People utilize huge language models for a huge number of tasks, from translating an article to identifying financial fraud. However, despite the incredible capabilities and versatility of these models, they sometimes produce incorrect answers.
Worse still, models can be overconfident about incorrect answers or underconfident about correct answers, making it tough for the user to judge whether the model can be trusted.
Scientists typically calibrate a machine learning model to ensure that its confidence level matches its accuracy. A well-calibrated model should be less likely to make an incorrect prediction, and vice versa. But because huge language models (LLMs) can be applied to a seemingly endless collection of diverse tasks, conventional calibration methods are ineffective.
Now, researchers at MIT and the MIT-IBM Watson AI Lab have introduced a calibration method tailored to huge language models. Their method, called Thermometerinvolves building a smaller, auxiliary model that operates on top of the larger language model in order to calibrate it.
Thermometer is more productive than other approaches—it requires less power-intensive computation—while preserving the model’s accuracy and enabling it to generate better-calibrated responses to tasks it hasn’t seen before.
By enabling productive calibration of an LLM model for a variety of tasks, Thermometer can facilitate users identify situations where the model is overconfident and under-predicts errors, ultimately preventing the model from being deployed in a situation where it may fail.
“With the thermometer, we want to provide the user with a clear signal that tells them whether the model’s response is accurate or inaccurate, in a way that reflects the model’s uncertainty, so they know whether the model is reliable,” says Maohao Shen, a graduate student in electrical engineering and computer science (EECS) and lead author thermometer paper.
Shen is joined on the paper by Gregory Wornell, a Sumitomo professor of engineering who directs the Signals, Information, and Algorithms Laboratory at the Research Laboratory for Electronics and is a member of the MIT-IBM Watson AI Lab; senior author Soumya Ghosh, a research associate at the MIT-IBM Watson AI Lab; and others at MIT and the MIT-IBM Watson AI Lab. The research was recently presented at the International Conference on Machine Learning.
Universal calibration
Since conventional machine learning models are typically designed to perform a single task, their calibration usually involves a single task-specific method. On the other hand, since LLMs have the flexibility to perform multiple tasks, using a conventional method to calibrate the model for one task may harm its performance on another task.

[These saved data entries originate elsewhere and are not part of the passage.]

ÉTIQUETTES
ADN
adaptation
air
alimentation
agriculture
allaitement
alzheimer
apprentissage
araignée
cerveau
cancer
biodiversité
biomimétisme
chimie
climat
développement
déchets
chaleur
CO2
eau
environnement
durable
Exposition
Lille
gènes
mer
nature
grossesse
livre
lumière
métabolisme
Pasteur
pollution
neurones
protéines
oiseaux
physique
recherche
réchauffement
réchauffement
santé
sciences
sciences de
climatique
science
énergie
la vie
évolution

Calibrating an LLM often involves repeatedly sampling the model to obtain different predictions, and then aggregating those predictions to obtain a better calibrated confidence. However, because these models have billions of parameters, the computational costs of such approaches quickly add up.

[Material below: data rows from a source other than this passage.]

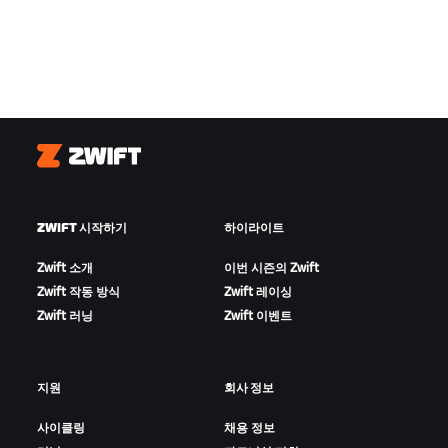
Zwift
ZWIFT 시작하기
하이라이트
Zwift 소개
이번 시즌의 Zwift
Zwift 작동 방식
Zwift 레이싱
Zwift 러닝
Zwift 이벤트
지원
회사 정보
사이클링
채용 정보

“In a sense, large language models are universal because they can handle a variety of tasks. So we need a universal calibration method that can also handle a variety of tasks,” Shen says.

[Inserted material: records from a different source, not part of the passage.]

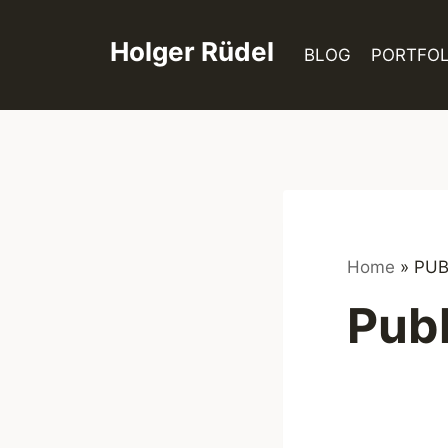
Zum
Inhalt
Holger Rüdel
BLOG
PORTFOL
springen
Home
»
PUB
Publ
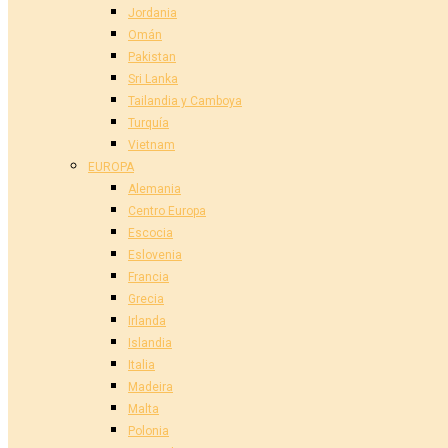
Jordania
Omán
Pakistan
Sri Lanka
Tailandia y Camboya
Turquía
Vietnam
EUROPA
Alemania
Centro Europa
Escocia
Eslovenia
Francia
Grecia
Irlanda
Islandia
Italia
Madeira
Malta
Polonia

With the thermometer, the researchers developed a versatile technique that uses a classical calibration method called temperature scaling to efficiently calibrate the LLM for a fresh task.
In this context, “temperature” is a scaling parameter used to adjust the model confidence to match the prediction accuracy. Traditionally, the proper temperature is determined using a labeled validation dataset of task-specific examples.
Because LLMs are often applied to fresh tasks, labeled data sets can be nearly impossible to obtain. For example, a user who wants to implement LLM to answer customer questions about a fresh product is unlikely to have a data set containing such questions and answers.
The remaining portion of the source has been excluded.